Di sebuah kamar kos yang sempit, diseberang asrama kampus milik pemerintah , seorang mahasiswa semester akhir memandangi layar ponselnya. Ia menggulirkan jempolnya dengan cepat, seperti membalik halaman buku yang tak habis-habis, kecuali bahwa yang ia baca bukan buku, melainkan potongan-potongan narasi tentang seorang tokoh politik yang sedang naik daun.
Foto sang tokoh terpampang gagah, tersenyum di antara anak-anak sekolah, membagikan buku dan pensil.

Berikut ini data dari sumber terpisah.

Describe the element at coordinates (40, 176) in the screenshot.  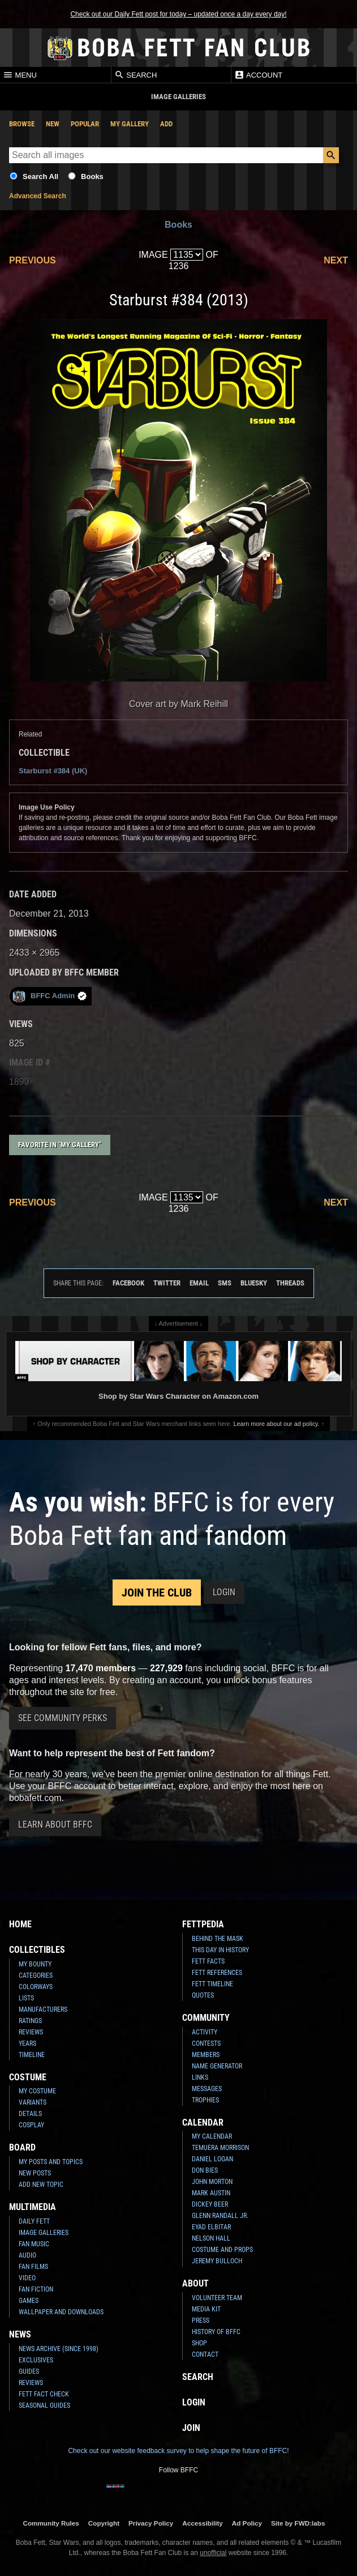
I see `Search All` at that location.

Di video lain, ia menanam pohon, mengusap kepala kucing liar, dan berjalan tanpa alas kaki di desa terpencil. Lagu yang mengiringinya sendu, liriknya seperti dirancang untuk menyentuh hati siapa pun yang menontonnya.
Mahasiswa itu tersenyum, hatinya tergerak. “Ini orang baik sekali,” gumamnya. Ia tidak tahu bahwa sebagian besar konten yang ia tonton telah melewati serangkaian penyuntingan, filter, dan algoritma yang bekerja tanpa lelah di balik layar. Ia tak pernah menyadari bahwa setiap tayangan itu muncul bukan karena kebetulan, melainkan karena mesin pintar telah mempelajari kebiasaannya—artikel apa yang ia baca, akun siapa yang ia ikuti, video mana yang ia tonton sampai selesai.
Inilah wajah politik di era digital: di mana kampanye tidak lagi terbatas pada panggung terbuka, baliho, atau iklan di televisi. Kini, pertarungan citra berlangsung di layar-layar kecil yang kita genggam setiap saat. Layar itu begitu pribadi, begitu dekat, sehingga pesan politik yang menyusup ke dalamnya pun terasa seperti bisikan dari teman lama.
Di masa lalu, membangun mitos tentang seorang tokoh memerlukan waktu bertahun-tahun. Butuh cerita turun-temurun, pemberitaan media, dan pengulangan di banyak forum publik. Tapi sekarang, dengan teknologi digital, mitos bisa dibangun dalam hitungan minggu—atau bahkan hari—dengan menggabungkan potongan gambar, kata-kata manis, dan sedikit sentuhan musik yang tepat.
Masalahnya, mitos yang lahir dari teknologi ini sering kali mengaburkan batas antara kenyataan dan rekaan. Pemilih muda, yang sebagian besar hidupnya berada di ruang digital, menjadi sasaran empuk. Mereka cepat terhubung, tapi juga cepat terpengaruh. Di antara tumpukan informasi yang berseliweran, sulit sekali memisahkan mana yang fakta dan mana yang ilusi.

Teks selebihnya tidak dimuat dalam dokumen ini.